Before this the area had been grazing land either side of the Silk Stream and the River Brent. The Silver Jubilee Park is now bordered on the south by the Brent Reservoir nature reserve. For a full history and description, see http://www.londongardensonline.org.uk/gardens–online–record.php?ID=BRE039
Late Bronze Age ‘cinerary urns of the Ashford type’ were found on the Kingsbury side of the Welsh Harp/Brent Reservoir around 1930 at grid reference NGR TQ218872 and, during lowering of the water level and strengthening of the banks of the reservoir in 1974, members of the Wembley Historical Society found a copper as of Constantius II who reigned from AD337-361. (The as is a coin worth a quarter sestertius).
The playing fields and the neighbouring Silver Jubilee Park run roughly parallel with the Edgware Road, bounded in the north by the east-west Kingsbury Road, close to where it joins the Edgware Road in Colindale. It is here that our friends the Romans enter the scene – much of the western border of Hendon being, since the time of the Medieval Parish of Hendon, formed by the line of the Roman Road from London to Verulamium and the Midlands, later named Watling Street in Saxon times and today called the Edgware Road, except in the area of West Hendon with part of the Welsh Harp and the Cool Oak area where there is a pronounced ‘bulge’ to the west away from the line of the road.

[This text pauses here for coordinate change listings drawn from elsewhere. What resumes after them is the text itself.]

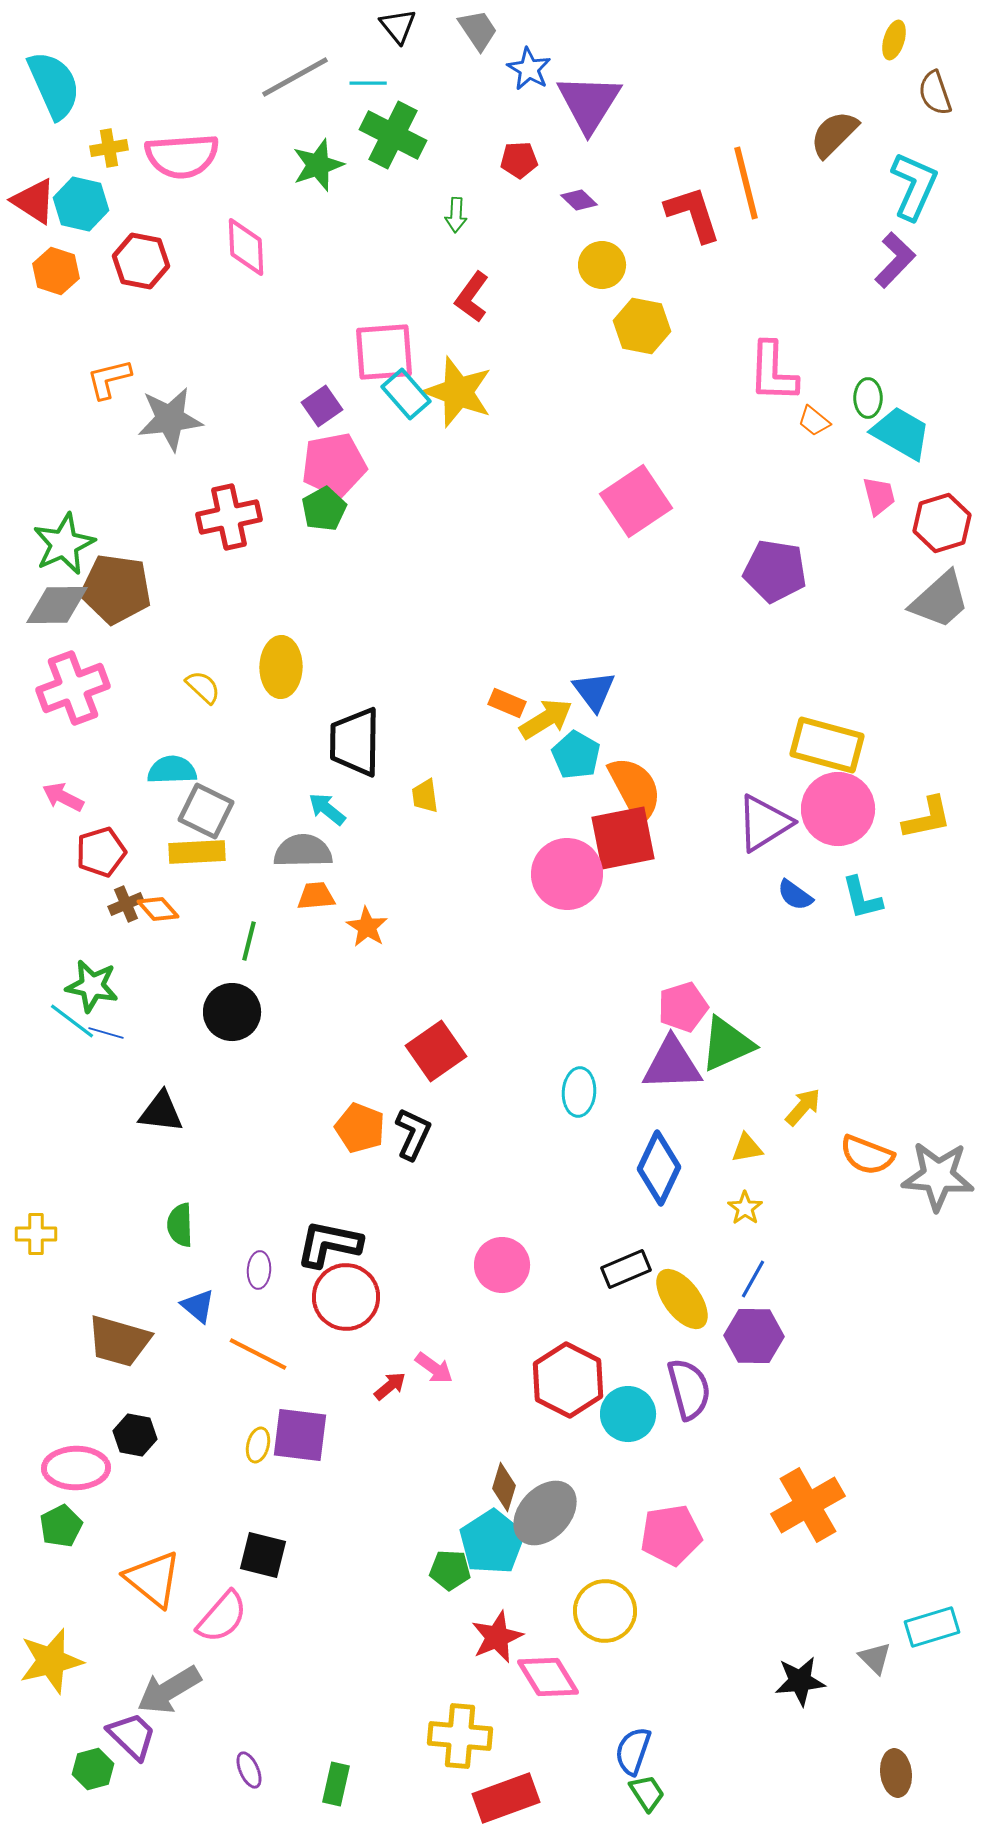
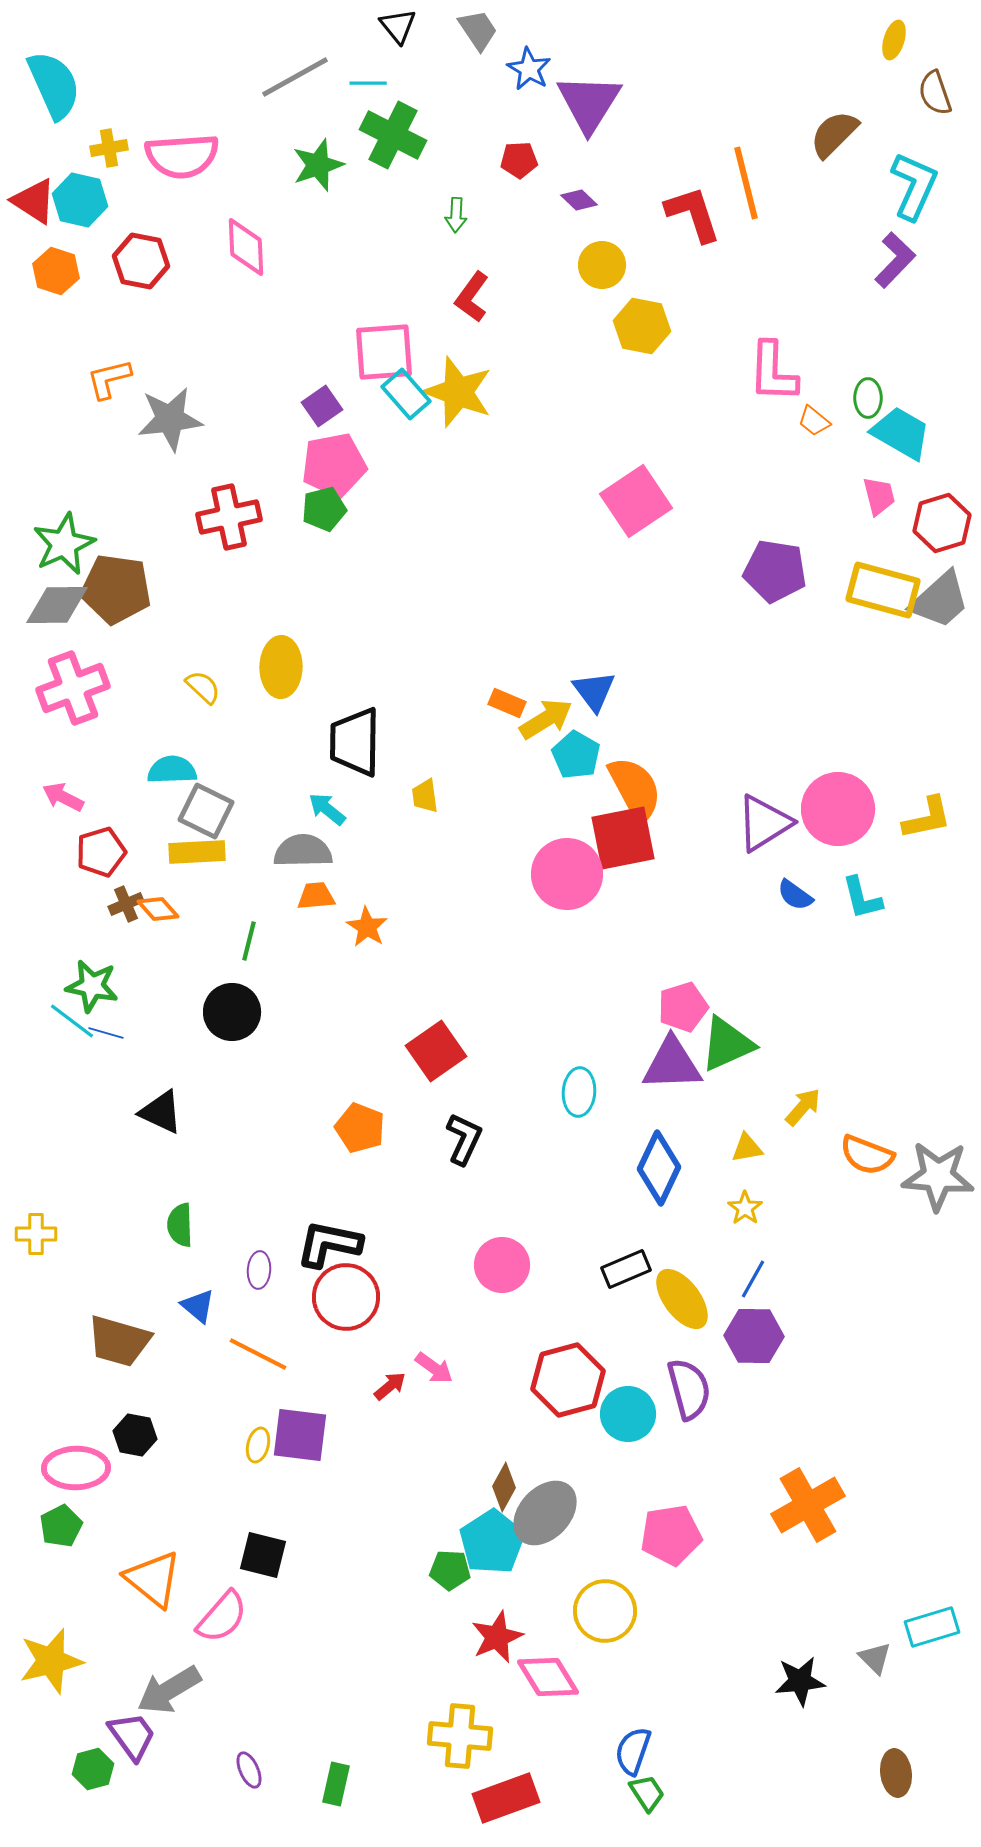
cyan hexagon at (81, 204): moved 1 px left, 4 px up
green pentagon at (324, 509): rotated 15 degrees clockwise
yellow rectangle at (827, 745): moved 56 px right, 155 px up
black triangle at (161, 1112): rotated 18 degrees clockwise
black L-shape at (413, 1134): moved 51 px right, 5 px down
red hexagon at (568, 1380): rotated 18 degrees clockwise
brown diamond at (504, 1487): rotated 12 degrees clockwise
purple trapezoid at (132, 1736): rotated 10 degrees clockwise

Sherds of Roman pottery were apparently found at the site of the former Hendon Isolation Hospital in Goldsmith Avenue, south of the Kingsbury Road, which is close to the Edgware Road and runs down towards Fryent Fields and the north end of the West Hendon Playing Fields – at grid reference TQ 213884; HER ref 081917. They were actually reported by Ian Robertson of the Passmore Edwards Museum and a HADAS member who directed the HADAS excavation at Church Farm.

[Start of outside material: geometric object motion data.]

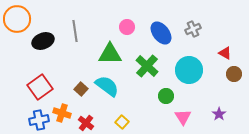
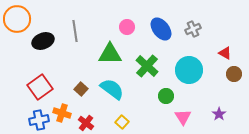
blue ellipse: moved 4 px up
cyan semicircle: moved 5 px right, 3 px down
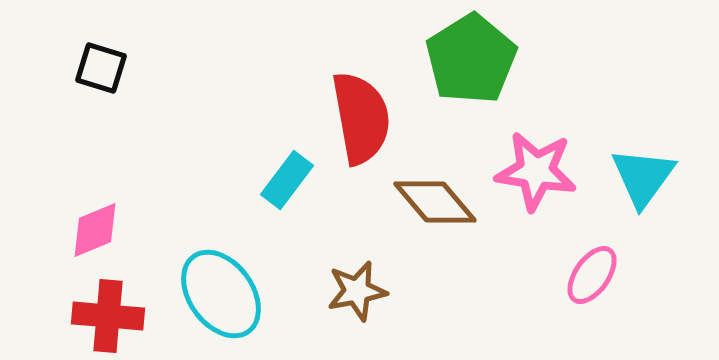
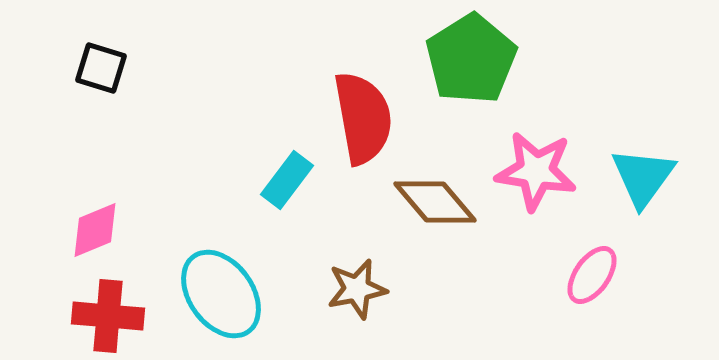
red semicircle: moved 2 px right
brown star: moved 2 px up
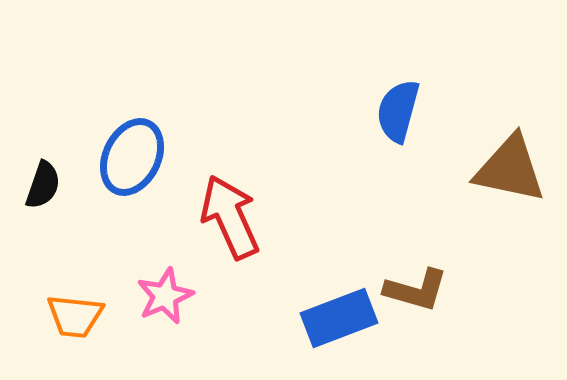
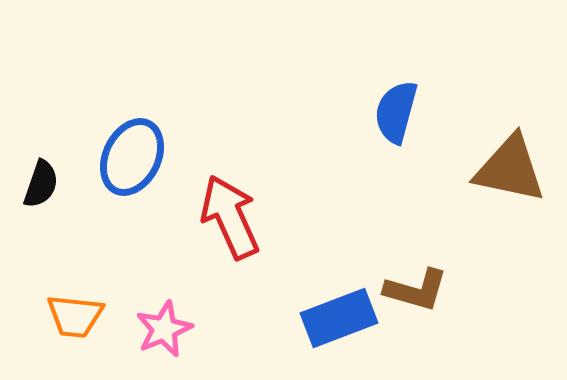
blue semicircle: moved 2 px left, 1 px down
black semicircle: moved 2 px left, 1 px up
pink star: moved 1 px left, 33 px down
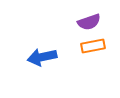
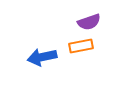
orange rectangle: moved 12 px left
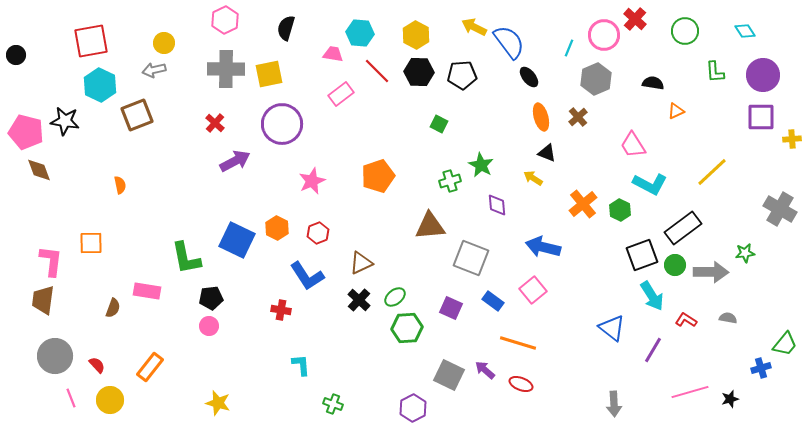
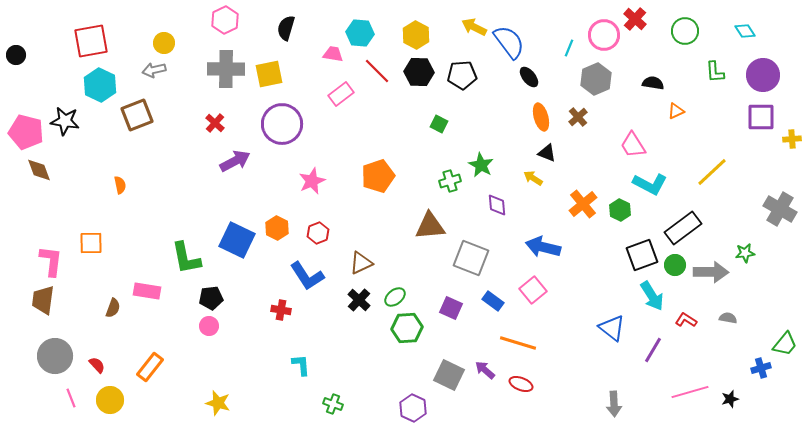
purple hexagon at (413, 408): rotated 8 degrees counterclockwise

The former isolation hospital, latterly a geriatric hospital by 1970, was built in 1929 , expanded by 1940, but demolished in 1984 and replaced by housing; see http://www.ezitis.myzen.co.uk/hendonisolation.html
In Domesday book the whole Parish of Hendon was in the Hundred of Gore, held by Westminster Abbey, the boundaries seemingly largely fixed by the late 10th century. Hugh Petrie, in Hendon & Golders Green Past, and the Victoria County History (VCH) volume on Middlesex record that from 1442 All Souls College, Oxford, owned considerable amounts of land in Hendon, Edgware and Kingsbury, in scattered parcels giving a total of 224acres.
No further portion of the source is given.